See Maran Olthoff at De Fontein.
In Argentina,
the venerable historian Felix Luna breaks out
with his first work of historical fiction, Martín
Aldama, a “delicious novel of adventure and patriotism”
told through the protagonist’s memoirs of life in early
19th-century Argentina. Through Aldama’s eyes we revisit
an explosively formative period for the nation, weathering
the reconquest of Buenos Aires and plunging into the
May Revolution. Action commences in June 1806, when
Buenos Aires is attacked by a British fleet under the
command of Admiral Home Riggs Popham, and our young
warrior joins the battle that expels the invaders and
sparks a lasting movement for independence among Spanish
South America.
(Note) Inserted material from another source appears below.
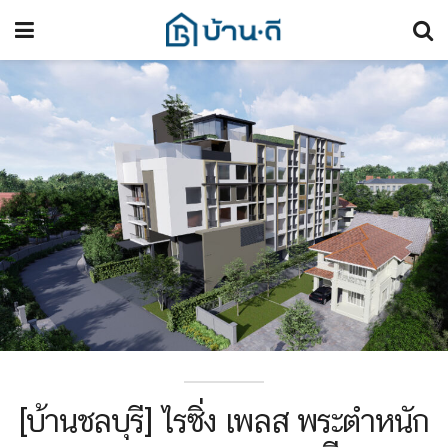
[บ้านชลบุรี] ไรซิ่ง เพลส พระตำหนัก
Along the way, the gallant Aldama stops
off for a few torrid trysts amid the din of battle,
and as a sidelight strikes up a blood-brother bond with
a young Irishman. Deemed “one of Argentina’s finest
intellectuals,” author Luna has published more than
a dozen nonfiction titles and is considered a shaping
literary force in Argentinian annals. All rights are
available; contact Veronica Berisso at Planeta
Argentina.
In India,
The Mandala of Sherlock Holmes dredges up a Trans-Himalayan
episode from the great inspector’s past, and narrates
Holmes’s adventures in Tibet with the wily Bengali scholar
Hurree Chunder Mookerjee. The book, an unlikely mix
of Holmesian drama and Tibetan mythology, is jam-packed
with the usual narrow escapes and brilliant deductions,
not to mention “the strangest of mysteries Sherlock
Holmes has ever encountered.” Author Jamyang Norbu,
a Tibetan scholar from Dharamsala, “takes to pastiche
with grace and elan,” as one critic cheered, while another
put it this way: “If you enjoy the X-Files and
don’t mind mixing Holmes with the paranormal, then you
really will love this.” The book won the Crossword
Prize this year. Rights have been sold to the US (Bloomsbury),
UK (John Murray), and France (Philippe Piquier);
see agent Susan Schulman at schulman@aol.com.
And the
lexicographer in you will be deeply satisfied to know
that among the top 15 titles in the Netherlands this
month, no less than 7 are Prisma dictionaries,
with Dutch, English-Dutch, and Dutch-English filling
slots 2, 3, and 4. (Bridget Jones beats them
out of first place.) What gives? “It is the best-known
dictionary for schools, that’s why the summer is indeed
packed with bestselling Prismas,” says our source at
publisher Het Spectrum, noting that all editions
are revised. Talk about cultural literacy.